Fail-closed behavior

When the Docker daemon is unreachable, this provider fails closed: open() (and resolve()) throw WorkspaceFailedError (docker daemon not available (...)) rather than silently running commands without isolation. The daemon probe (engine.ping()) result is cached only on success, so a transient outage does not permanently brick the provider — the next attempt re-probes. The error is flagged transient: true, so the registry retries it with backoff before surfacing.

Likewise, pullPolicy: 'never' with a missing image fails closed (gotcha 3) — no implicit network.

Network: off by default

Outbound network is off by default (network: 'off'NetworkMode: 'none'). Opt in per-workspace:

typescript
workspace: {
  provider: { kind: 'docker', image: 'alpine:3', network: 'allow' }, // → bridge
  capabilities: { fs: true, shell: true },
}

network: 'allow' puts the container on the default bridge network so commands can reach out. Leave it 'off' unless the agent legitimately needs egress.

Resume

The provider uses a recreate-over-persisted-tmpdir resume model. The persisted WorkspaceRef carries everything needed to rebuild a container over the host tmpdir — the image, network policy, and resource limits — but deliberately no containerId (any prior container is gone after a process boundary).

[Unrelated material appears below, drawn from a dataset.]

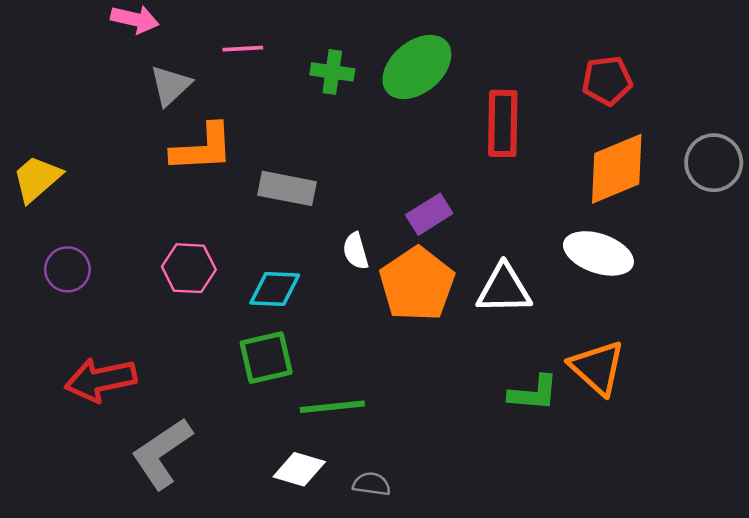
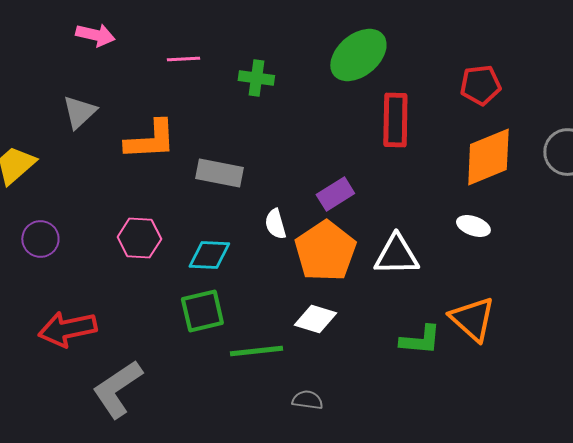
green ellipse: (417, 67) -> (358, 55), moved
gray triangle: (170, 85) -> (79, 112), moved
white ellipse: (598, 253) -> (473, 226), size x0.6
white diamond: (299, 469) -> (315, 319), moved
gray semicircle: (372, 484) -> (307, 400), moved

  • open() — probes the daemon (fail-closed if down), ensureImage, creates a fresh per-session host tmpdir, then creates + starts a labelled hardened container over it and returns a serializable ref.
  • resolve() (cold resume / DO hibernation) — validates the ref schema version + payload (Zod safeParse), re-probes the daemon LIVE, validates the persisted host tmpdir, then creates a fresh container around it (files intact via the bind mount). It does NOT reconnect to a prior container.
    • tmpdir gone → WorkspaceEvictedError (the framework re-resolves; the eviction error carries a bare message that does not echo the persisted tmpdir).
    • daemon down → WorkspaceFailedError (fail-closed, same as open()).
  • close() is TERMINAL — it stops + removes the container, then removes the host tmpdir. It is idempotent (cached promise, cleared on rejection so a failed close can retry).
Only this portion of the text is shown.